Perché tanta confusione intorno al Novecento? Perché alle superiori, per molti l’ultima occasione per apprenderne la storia, il Novecento si sfiora appena. Ai miei tempi (anni 80), era già un miracolo se i programmi arrivavano a Giolitti, poi tanto i supplenti quanto gli insegnanti di ruolo scrollavano il capo, il Novecento ve lo fate da soli, il Novecento è ora. Il Novecento è out. I più pavidi si giustificavano: il Novecento non è storia, è politica.

Ho spesso avuto il sospetto che fosse parte del piano massonico di rinascita gastroludica (panem et circenses) la strategia di tenerci ignoranti sulla storia recente, una comodità per il desonesto coverno (come diceva un bracciante siciliano analfabeta, Vincenzo Rabito, che sconfisse da solo l’analfabetismo e scrisse forse senza capirne la portata un romanzo che è anche e soprattutto una storia del Novecento, Terra matta, edito da Einaudi).

La storia è certamente storia di rapporti economici, ma i rapporti economici traducono assai spesso relazioni alimentari tra chi ha il cibo e vuole tenerselo, e chi non ce l’ha e vuole conquistarlo, qualunque sia la sua motivazione: fame (e reclamerà il pane) o potere (e reclamerà le spezie).

Nel nome del pane. Ciò premesso, vediamo come si apre il ‘900: l’anarchico Bresci uccide Umberto I. Così, d’amblé? No. Torniamo indietro di tre anni: quello del 1897 è un raccolto pessimo, da fame; e difatti nel 1898 a Milano la folla manifesta in piazza per il pane. Il generale Bava Beccaris non ha bisogno della strategia della tensione: stecchisce i manifestanti direttamente sul posto. Per il governo, i morti sono un’ottantina. Per gli altri, circa trecento. Re Umberto (e dire che voleva una monarchia illuminata!) insignisce il generale della Gran Croce dell’Ordine militare dei Savoia per i servigi resi alle istituzioni e alle civiltà. Nel 1899 il dibattito è caldo e i deputati si menano alla Camera (è dunque una tradizione di lungo corso), nella fattispecie il liberale Sonnino prende a patele il socialista Bissolati. La Camera viene chiusa a ripetizione, ma poi è chiaro che urgono nuove elezioni. Risulta molto forte una compagine formata di repubblicani, socialisti, radicali, in tutto una novantina di deputati. Del resto già l’anno prima la compagine così formata (vogliamo chiamarla progressista?) aveva vinto in diverse città.

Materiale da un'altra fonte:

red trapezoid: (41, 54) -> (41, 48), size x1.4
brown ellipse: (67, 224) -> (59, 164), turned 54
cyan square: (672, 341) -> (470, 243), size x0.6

C’è troppo odore di progressismo nell’aria: serve una bella scusa per fare marcia indietro, ed ecco che l’anarchico Bresci provvede.

La domanda è: ma quanto gli devono essere grati agli anarchici i governi che si succedono in tutto il Novecento? Da Bresci a Pinelli, voi se foste un governo gli anarchici non li mettereste a libro paga, tanto grandi sono i servigi che vi rendono fornendovi il pretesto per ristabilire ogni volta lo status quo?

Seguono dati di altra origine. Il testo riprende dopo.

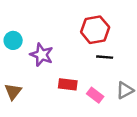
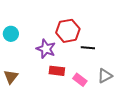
red hexagon: (95, 30) -> (68, 31), moved
purple star: (42, 55) -> (46, 49), moved

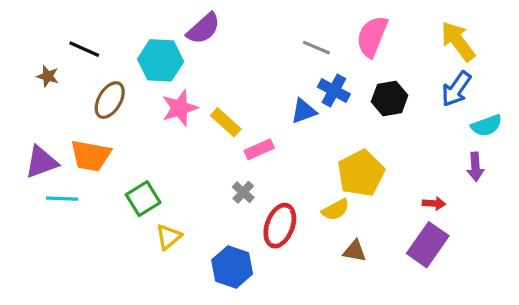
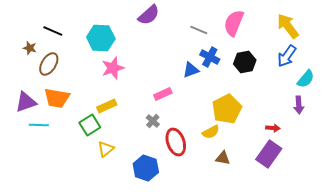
purple semicircle: (204, 28) -> (149, 15), moved
brown ellipse: (110, 100) -> (49, 64), moved
yellow rectangle: (226, 122) -> (107, 106), moved, turned -66
cyan semicircle: (487, 125) -> (306, 79), turned -30
red ellipse: (280, 226) -> (176, 142), turned -40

Il popolo affamato fa la rivoluzione. Nel 1919 la rivoluzione viene messa ai voti. I socialisti, pur numericamente fortissimi, non si sentono pronti. Pensano di rimandare, ma non sanno, ahi loro, dove girerà il vento del prossimo ventennio. Coerentemente, dopo il primo di quella che sarà una lunga serie di sanguinosi raid fascisti, minimizzano, un po’ come Renzi & C con Jenny ‘a Carogna, per intenderci, o come D’Alema e Veltroni con quel picciottieddu di Berlusconi. Impressionante, a posteriori, il contributo della storica Rita Pavone, più nota come show girl e come interprete di Giamburrasca, all’esegesi dei fatti: «Il popolo affamato fa la rivoluzion». E noi, per tutto il Novecento, evidentemente, non abbiamo mai avuto abbastanza fame da pensare davvero di cambiare lo stato delle cose.

L’insalata non russa. Nella voluptas rinominandi degli Anni Trenta, il fascismo ribattezza l’insalata: russa? Giammai. Chi ci vede chiaro distingue senza fatica  il verde di fagiolini e piselli, il giallo delle patate, l’arancio delle carote. L’insalata del ventennio non cede alle esotiche lusinghe sovietiche, anzi, è la gustosa espressione cromatica del tricolore. E così si chiamerà: insalata tricolore. Sarà anche per questo che, finito l’incubo della guerra e del ventennio fascista, negli Anni Cinquanta non c’è rosticceria o tavola calda che non esponga in vetrina la celeberrima insalata, finalmente libera di esibire il passaporto russo.